Start of Information shown

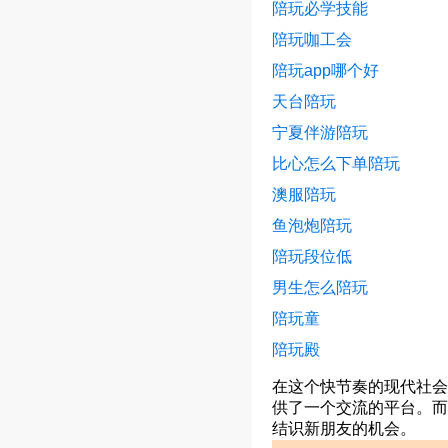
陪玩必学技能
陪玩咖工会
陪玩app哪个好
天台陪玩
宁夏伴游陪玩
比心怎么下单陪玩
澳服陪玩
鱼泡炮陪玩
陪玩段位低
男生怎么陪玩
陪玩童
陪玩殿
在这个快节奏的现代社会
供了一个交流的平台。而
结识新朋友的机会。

End of Information shown
Start of Information shown

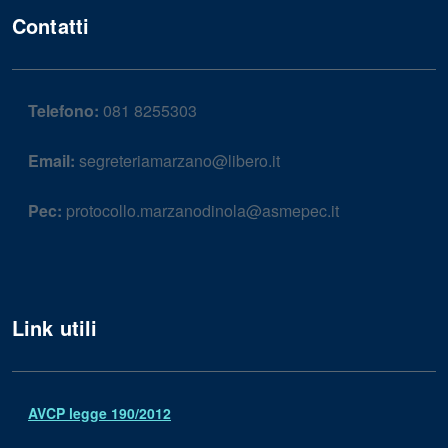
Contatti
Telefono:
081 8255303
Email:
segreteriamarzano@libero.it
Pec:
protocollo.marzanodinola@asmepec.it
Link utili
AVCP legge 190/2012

End of Information shown

### Instructions for the task
From the records above, quote only the lines running from the line with "segreteriamarzano@libero.it" to the line with "AVCP legge 190/2012", both lines included.

### Reply to the exercise
segreteriamarzano@libero.it
Pec:
protocollo.marzanodinola@asmepec.it
Link utili
AVCP legge 190/2012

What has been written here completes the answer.